Repository files navigation

IoUT Interrogator Framework

Python PyTorch License Reproducible

IoUT Interrogator Framework is a trust-aware IoUT anomaly inference pipeline with leakage-safe evaluation, class-imbalance controls, and deterministic multi-seed reporting on both synthetic and real network telemetry.

Table of Contents

Highlights

  • Leakage-safe protocol: split, scale, and threshold calibration are strictly train/validation scoped.
  • Real-data robustness: UNSW-NB15 class-imbalance handling with weighted loss, weighted sampling, and balanced-recall thresholding.
  • Reproducible statistics: 20-seed evaluation with mean and standard deviation reporting.
  • Reviewer-ready outputs: final summary tables, split checks, confusion matrix, and publication-style report artifacts.

Visual Overview

flowchart LR
    A[Raw Data] --> B[Leakage-Safe Split\nTrain / Val / Test]
    B --> C[Train-Only Normalization]
    C --> D[Model Training\nWeighted Loss + Weighted Sampler]
    D --> E[Validation Threshold Sweep\nBalanced Recall Objective]
    E --> F[Test Evaluation]
    F --> G[20-Seed Aggregation\nFinal Metrics + Reports]
Loading

Datasets

1) Synthetic Behavioral Dataset

  • Purpose: controlled benchmarking across architectures and baselines.
  • Pipeline target: multi-model 20-seed robustness summary.

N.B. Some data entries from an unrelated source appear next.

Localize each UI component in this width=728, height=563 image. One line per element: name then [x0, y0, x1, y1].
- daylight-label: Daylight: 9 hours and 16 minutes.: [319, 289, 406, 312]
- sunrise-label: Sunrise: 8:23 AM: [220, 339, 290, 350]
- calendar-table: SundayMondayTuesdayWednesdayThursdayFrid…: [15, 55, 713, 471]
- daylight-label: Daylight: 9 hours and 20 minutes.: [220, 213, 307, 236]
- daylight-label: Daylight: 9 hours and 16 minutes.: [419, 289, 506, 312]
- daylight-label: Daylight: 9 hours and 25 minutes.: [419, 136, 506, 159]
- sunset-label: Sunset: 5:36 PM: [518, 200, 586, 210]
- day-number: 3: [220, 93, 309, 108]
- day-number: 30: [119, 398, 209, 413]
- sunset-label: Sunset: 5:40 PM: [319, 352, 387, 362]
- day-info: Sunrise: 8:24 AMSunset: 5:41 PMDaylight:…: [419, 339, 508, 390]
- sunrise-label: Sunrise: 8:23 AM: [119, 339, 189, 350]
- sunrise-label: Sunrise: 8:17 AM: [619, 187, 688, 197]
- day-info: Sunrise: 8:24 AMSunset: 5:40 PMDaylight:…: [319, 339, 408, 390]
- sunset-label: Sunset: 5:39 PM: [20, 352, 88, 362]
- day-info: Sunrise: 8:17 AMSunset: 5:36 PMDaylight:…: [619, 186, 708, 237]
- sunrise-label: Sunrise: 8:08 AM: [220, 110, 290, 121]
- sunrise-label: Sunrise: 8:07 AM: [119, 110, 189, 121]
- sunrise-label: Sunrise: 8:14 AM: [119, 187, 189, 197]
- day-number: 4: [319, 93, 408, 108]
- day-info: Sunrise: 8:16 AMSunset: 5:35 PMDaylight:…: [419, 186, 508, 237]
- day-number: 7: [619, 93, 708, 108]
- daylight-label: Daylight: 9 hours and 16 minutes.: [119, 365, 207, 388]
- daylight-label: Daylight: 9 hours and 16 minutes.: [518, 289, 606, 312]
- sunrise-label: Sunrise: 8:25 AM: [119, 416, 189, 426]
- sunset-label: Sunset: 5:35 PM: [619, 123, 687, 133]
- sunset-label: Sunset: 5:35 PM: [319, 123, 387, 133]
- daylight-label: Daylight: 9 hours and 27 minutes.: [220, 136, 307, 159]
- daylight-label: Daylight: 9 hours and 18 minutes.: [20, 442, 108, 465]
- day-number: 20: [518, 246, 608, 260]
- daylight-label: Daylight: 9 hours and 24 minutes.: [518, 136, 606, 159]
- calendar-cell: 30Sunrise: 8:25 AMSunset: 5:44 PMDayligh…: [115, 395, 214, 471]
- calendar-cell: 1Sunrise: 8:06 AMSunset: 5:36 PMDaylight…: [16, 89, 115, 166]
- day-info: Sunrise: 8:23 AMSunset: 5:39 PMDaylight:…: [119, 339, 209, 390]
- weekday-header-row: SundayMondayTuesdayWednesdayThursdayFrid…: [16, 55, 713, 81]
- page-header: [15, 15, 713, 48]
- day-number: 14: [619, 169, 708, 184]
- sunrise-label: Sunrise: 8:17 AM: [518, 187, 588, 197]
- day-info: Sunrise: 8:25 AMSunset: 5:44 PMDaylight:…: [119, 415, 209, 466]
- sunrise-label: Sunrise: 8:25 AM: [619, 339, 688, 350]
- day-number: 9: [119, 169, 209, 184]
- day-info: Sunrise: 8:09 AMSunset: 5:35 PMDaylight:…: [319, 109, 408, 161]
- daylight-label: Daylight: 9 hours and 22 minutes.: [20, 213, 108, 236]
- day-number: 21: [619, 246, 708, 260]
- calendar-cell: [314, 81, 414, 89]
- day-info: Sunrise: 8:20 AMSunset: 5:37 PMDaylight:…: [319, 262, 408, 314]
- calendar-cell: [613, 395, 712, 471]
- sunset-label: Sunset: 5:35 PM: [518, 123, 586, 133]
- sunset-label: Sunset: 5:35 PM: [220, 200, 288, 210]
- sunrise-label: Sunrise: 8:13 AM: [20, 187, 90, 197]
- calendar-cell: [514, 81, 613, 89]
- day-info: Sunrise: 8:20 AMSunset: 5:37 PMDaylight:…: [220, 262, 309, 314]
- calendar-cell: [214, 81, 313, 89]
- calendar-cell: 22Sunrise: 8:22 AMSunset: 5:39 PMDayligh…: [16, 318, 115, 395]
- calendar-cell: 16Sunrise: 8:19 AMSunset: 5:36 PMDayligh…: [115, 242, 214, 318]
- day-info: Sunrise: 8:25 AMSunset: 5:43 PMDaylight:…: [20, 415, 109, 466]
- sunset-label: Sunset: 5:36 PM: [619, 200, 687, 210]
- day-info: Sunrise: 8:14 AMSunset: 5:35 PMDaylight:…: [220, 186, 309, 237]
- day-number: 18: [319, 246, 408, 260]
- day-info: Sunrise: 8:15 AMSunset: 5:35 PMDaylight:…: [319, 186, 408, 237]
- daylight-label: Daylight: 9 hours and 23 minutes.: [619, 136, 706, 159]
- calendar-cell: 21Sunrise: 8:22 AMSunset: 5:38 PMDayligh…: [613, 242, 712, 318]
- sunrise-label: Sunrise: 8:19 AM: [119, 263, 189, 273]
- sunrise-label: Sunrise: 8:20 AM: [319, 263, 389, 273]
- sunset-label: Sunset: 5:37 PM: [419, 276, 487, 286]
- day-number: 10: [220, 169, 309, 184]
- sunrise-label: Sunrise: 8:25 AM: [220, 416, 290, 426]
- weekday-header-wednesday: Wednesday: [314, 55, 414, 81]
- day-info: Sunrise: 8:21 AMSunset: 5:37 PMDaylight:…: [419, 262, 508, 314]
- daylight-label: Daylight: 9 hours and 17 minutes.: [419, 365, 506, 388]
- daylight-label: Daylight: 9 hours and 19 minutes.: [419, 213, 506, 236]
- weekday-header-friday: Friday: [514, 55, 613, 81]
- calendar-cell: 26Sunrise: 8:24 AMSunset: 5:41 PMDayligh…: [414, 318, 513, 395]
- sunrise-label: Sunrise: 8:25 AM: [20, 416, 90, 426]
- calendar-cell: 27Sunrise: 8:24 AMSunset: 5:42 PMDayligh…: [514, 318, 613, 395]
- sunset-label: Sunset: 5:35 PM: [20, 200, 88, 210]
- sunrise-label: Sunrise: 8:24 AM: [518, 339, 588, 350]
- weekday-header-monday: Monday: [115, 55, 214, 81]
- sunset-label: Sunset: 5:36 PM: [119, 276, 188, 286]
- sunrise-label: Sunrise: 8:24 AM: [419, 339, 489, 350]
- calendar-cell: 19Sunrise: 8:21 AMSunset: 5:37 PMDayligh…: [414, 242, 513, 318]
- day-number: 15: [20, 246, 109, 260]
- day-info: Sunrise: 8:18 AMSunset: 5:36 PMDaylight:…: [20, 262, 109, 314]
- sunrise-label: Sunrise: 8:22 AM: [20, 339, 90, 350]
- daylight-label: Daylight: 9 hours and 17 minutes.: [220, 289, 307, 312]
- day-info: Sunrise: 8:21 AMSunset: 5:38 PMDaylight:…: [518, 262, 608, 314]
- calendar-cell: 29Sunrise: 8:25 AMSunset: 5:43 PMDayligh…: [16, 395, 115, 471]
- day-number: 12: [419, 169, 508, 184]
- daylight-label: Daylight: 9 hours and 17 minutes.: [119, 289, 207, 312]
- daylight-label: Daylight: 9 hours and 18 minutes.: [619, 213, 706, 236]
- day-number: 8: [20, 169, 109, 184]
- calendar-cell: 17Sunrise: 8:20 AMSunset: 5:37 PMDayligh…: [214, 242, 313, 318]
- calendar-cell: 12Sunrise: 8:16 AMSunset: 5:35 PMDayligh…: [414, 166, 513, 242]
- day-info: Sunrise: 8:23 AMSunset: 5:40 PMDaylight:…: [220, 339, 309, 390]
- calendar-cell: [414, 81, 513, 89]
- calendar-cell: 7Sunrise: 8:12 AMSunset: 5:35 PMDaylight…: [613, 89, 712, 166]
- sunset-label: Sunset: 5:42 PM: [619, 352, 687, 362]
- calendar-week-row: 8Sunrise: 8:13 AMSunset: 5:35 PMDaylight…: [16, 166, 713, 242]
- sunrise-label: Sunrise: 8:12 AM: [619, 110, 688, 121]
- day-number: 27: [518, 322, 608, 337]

2) Real-World Evaluation Dataset (UNSW-NB15)

The dataset is not included in this repository due to licensing restrictions.

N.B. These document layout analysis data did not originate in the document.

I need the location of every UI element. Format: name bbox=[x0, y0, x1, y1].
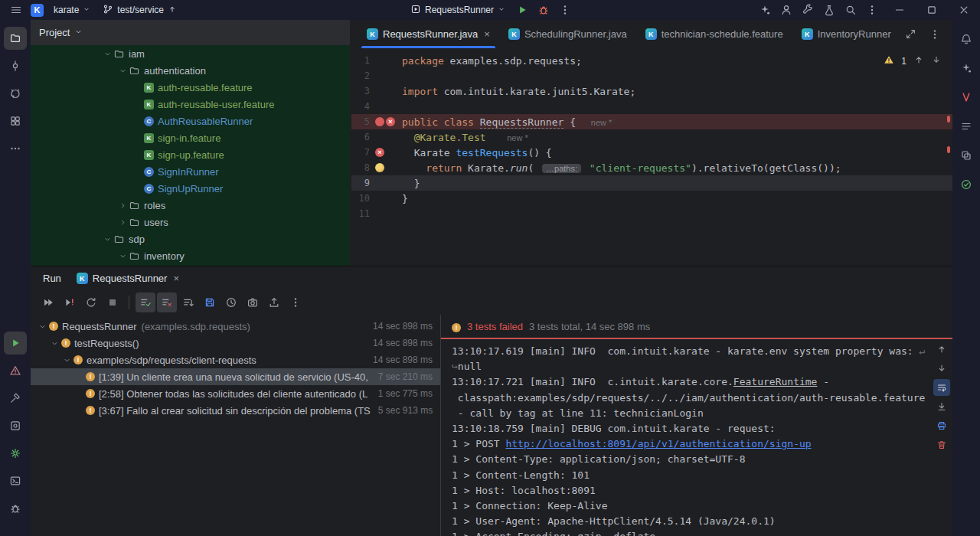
scroll-up-button[interactable] bbox=[933, 341, 950, 358]
editor-tab-RequestsRunner.java[interactable]: KRequestsRunner.java× bbox=[358, 20, 499, 48]
close-tab-icon[interactable]: × bbox=[173, 273, 179, 284]
prev-problem-icon[interactable] bbox=[913, 54, 924, 67]
project-tree-item-authentication[interactable]: authentication bbox=[31, 62, 350, 79]
stop-button[interactable] bbox=[103, 293, 122, 312]
test-result-row[interactable]: !testRequests()14 sec 898 ms bbox=[31, 335, 440, 351]
clear-all-button[interactable] bbox=[933, 436, 950, 453]
project-tree-item-AuthReusableRunner[interactable]: CAuthReusableRunner bbox=[31, 113, 350, 129]
project-panel-header[interactable]: Project bbox=[31, 20, 350, 45]
chevron-right-icon[interactable] bbox=[116, 218, 129, 227]
scroll-down-button[interactable] bbox=[933, 360, 950, 377]
screenshot-button[interactable] bbox=[243, 293, 263, 312]
build-tools-button[interactable] bbox=[798, 2, 818, 18]
tool-window-button-debug[interactable] bbox=[4, 497, 27, 520]
test-history-button[interactable] bbox=[221, 293, 241, 312]
chevron-right-icon[interactable] bbox=[116, 201, 129, 210]
gutter[interactable]: × bbox=[370, 148, 400, 157]
rerun-failed-tests-button[interactable] bbox=[60, 293, 80, 312]
tool-window-button-checks[interactable] bbox=[955, 173, 978, 196]
expand-editor-button[interactable] bbox=[900, 26, 920, 43]
project-tree-item-sign-up.feature[interactable]: Ksign-up.feature bbox=[31, 146, 350, 163]
toggle-auto-test-button[interactable] bbox=[81, 293, 101, 312]
project-tree-item-roles[interactable]: roles bbox=[31, 197, 350, 214]
test-result-row[interactable]: !RequestsRunner(examples.sdp.requests)14… bbox=[31, 318, 440, 335]
show-passed-button[interactable] bbox=[136, 293, 155, 312]
run-tab-requestsrunner[interactable]: K RequestsRunner × bbox=[77, 272, 179, 285]
more-run-actions-button[interactable] bbox=[555, 2, 575, 18]
chevron-down-icon[interactable] bbox=[101, 50, 113, 58]
print-button[interactable] bbox=[933, 417, 950, 434]
profiler-button[interactable] bbox=[819, 2, 839, 18]
more-button[interactable] bbox=[286, 293, 305, 312]
project-tree-item-SignUpRunner[interactable]: CSignUpRunner bbox=[31, 180, 350, 197]
inspection-widget[interactable]: 1 bbox=[884, 54, 942, 67]
gutter[interactable]: × bbox=[370, 117, 400, 126]
export-test-results-button[interactable] bbox=[264, 293, 284, 312]
next-problem-icon[interactable] bbox=[931, 54, 942, 67]
tool-window-button-commit[interactable] bbox=[4, 54, 27, 77]
project-tree-item-inventory[interactable]: inventory bbox=[31, 247, 350, 264]
scroll-to-end-button[interactable] bbox=[933, 398, 950, 415]
console-link[interactable]: http://localhost:8091/api/v1/authenticat… bbox=[505, 438, 811, 449]
rerun-tests-button[interactable] bbox=[38, 293, 58, 312]
search-everywhere-button[interactable] bbox=[841, 2, 861, 18]
error-stripe-mark[interactable] bbox=[947, 116, 950, 123]
save-configuration-button[interactable] bbox=[200, 293, 220, 312]
tool-window-button-run[interactable] bbox=[4, 332, 27, 355]
ai-assistant-button[interactable] bbox=[755, 2, 775, 18]
tool-window-button-todo[interactable] bbox=[955, 115, 978, 138]
gutter[interactable] bbox=[370, 163, 400, 172]
chevron-down-icon[interactable] bbox=[47, 339, 61, 348]
chevron-down-icon[interactable] bbox=[35, 322, 49, 331]
tool-window-button-endpoints[interactable] bbox=[4, 442, 27, 465]
project-widget[interactable]: karate bbox=[48, 2, 96, 18]
project-tree-item-SignInRunner[interactable]: CSignInRunner bbox=[31, 163, 350, 180]
tool-window-button-v-plugin[interactable] bbox=[955, 86, 978, 109]
run-button[interactable] bbox=[512, 2, 532, 18]
maximize-button[interactable] bbox=[916, 0, 948, 20]
tool-window-button-dependencies[interactable] bbox=[955, 144, 978, 167]
project-tree-item-sign-in.feature[interactable]: Ksign-in.feature bbox=[31, 129, 350, 146]
tool-window-button-pull-requests[interactable] bbox=[4, 82, 27, 105]
test-result-row[interactable]: !examples/sdp/requests/client-requests14… bbox=[31, 351, 440, 368]
soft-wrap-button[interactable] bbox=[933, 379, 950, 396]
chevron-down-icon[interactable] bbox=[116, 67, 129, 75]
chevron-down-icon[interactable] bbox=[116, 252, 129, 260]
editor-tab-SchedulingRunner.java[interactable]: KSchedulingRunner.java bbox=[499, 20, 636, 48]
editor-tab-technician-schedule.feature[interactable]: Ktechnician-schedule.feature bbox=[636, 20, 792, 48]
tool-window-button-project[interactable] bbox=[4, 27, 27, 50]
code-editor[interactable]: 1package examples.sdp.requests;23import … bbox=[351, 48, 952, 266]
run-configuration-widget[interactable]: RequestsRunner bbox=[405, 2, 511, 18]
main-menu-button[interactable] bbox=[6, 2, 26, 18]
test-result-row[interactable]: ![2:58] Obtener todas las solicitudes de… bbox=[31, 385, 440, 402]
sort-by-duration-button[interactable] bbox=[178, 293, 198, 312]
project-tree-item-auth-reusable.feature[interactable]: Kauth-reusable.feature bbox=[31, 79, 350, 96]
tool-window-button-structure[interactable] bbox=[4, 109, 27, 132]
console-output[interactable]: 13:10:17.619 [main] INFO com.intuit.kara… bbox=[441, 339, 952, 536]
project-tree-item-auth-reusable-user.feature[interactable]: Kauth-reusable-user.feature bbox=[31, 96, 350, 113]
chevron-down-icon[interactable] bbox=[101, 235, 113, 243]
minimize-button[interactable] bbox=[884, 0, 916, 20]
tool-window-button-build[interactable] bbox=[4, 387, 27, 410]
project-tree-item-iam[interactable]: iam bbox=[31, 45, 350, 62]
tool-window-button-terminal[interactable] bbox=[4, 469, 27, 492]
tool-window-button-services[interactable] bbox=[4, 414, 27, 437]
chevron-down-icon[interactable] bbox=[60, 356, 74, 364]
error-stripe-mark[interactable] bbox=[947, 146, 950, 153]
tab-options-button[interactable] bbox=[925, 26, 945, 43]
tool-window-button-problems[interactable] bbox=[4, 359, 27, 382]
close-tab-icon[interactable]: × bbox=[484, 28, 490, 40]
more-actions-button[interactable] bbox=[862, 2, 882, 18]
test-result-row[interactable]: ![1:39] Un cliente crea una nueva solici… bbox=[31, 368, 440, 385]
tool-window-button-notifications[interactable] bbox=[955, 28, 978, 51]
vcs-widget[interactable]: test/service bbox=[97, 2, 182, 18]
close-button[interactable] bbox=[948, 0, 980, 20]
test-result-row[interactable]: ![3:67] Fallo al crear solicitud sin des… bbox=[31, 402, 440, 419]
debug-button[interactable] bbox=[534, 2, 554, 18]
show-failed-button[interactable] bbox=[157, 293, 177, 312]
project-tree-item-sdp[interactable]: sdp bbox=[31, 230, 350, 247]
editor-tab-InventoryRunner[interactable]: KInventoryRunner bbox=[792, 20, 900, 48]
project-tree-item-users[interactable]: users bbox=[31, 214, 350, 230]
tool-window-button-ai-chat[interactable] bbox=[955, 57, 978, 80]
tool-window-button-more-tool-windows[interactable] bbox=[4, 137, 27, 160]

Please download it from the official source: https://research.unsw.edu.au/projects/unsw-nb15-dataset

After downloading, place the files in:

data/raw/unsw_nb15/

Expected files:

  • UNSW_NB15_training-set.csv
  • UNSW_NB15_testing-set.csv

Experimental Setup

  • Seeds: 42-61 (20 runs)
  • All experiments use fixed seeds (42-61) for reproducibility.
  • Splits: train 70%, validation 15%, test 15%
  • Threshold tuning: validation-only sweep over 0.45 to 0.75 using balanced recall
  • Imbalance controls:
    • alpha-scaled BCEWithLogitsLoss (alpha = 0.7)
    • weighted sampler with inverse-frequency exponent
  • Key constraints enforced:
    • no test-time tuning
    • no leakage
    • no synthetic oversampling on real data

Final Results

Only final artifacts are reported below.

Synthetic (20 seeds)

Source: results/synthetic_final/summary.csv

Model F1 (mean +/- std) ROC-AUC (mean +/- std) PR-AUC (mean +/- std) Balanced Accuracy (mean +/- std)
hybrid_temporal 0.7851 +/- 0.0594 0.9637 +/- 0.0089 0.8851 +/- 0.0199 0.8514 +/- 0.0437
random_forest 0.7081 +/- 0.0404 0.9003 +/- 0.0124 0.8088 +/- 0.0222 0.7870 +/- 0.0257
logistic_regression 0.6667 +/- 0.0000 0.8638 +/- 0.0000 0.7572 +/- 0.0000 0.7758 +/- 0.0000
lstm 0.6444 +/- 0.0403 0.8199 +/- 0.0422 0.6973 +/- 0.0345 0.7513 +/- 0.0216

Real (UNSW-NB15, balanced final, 20 seeds)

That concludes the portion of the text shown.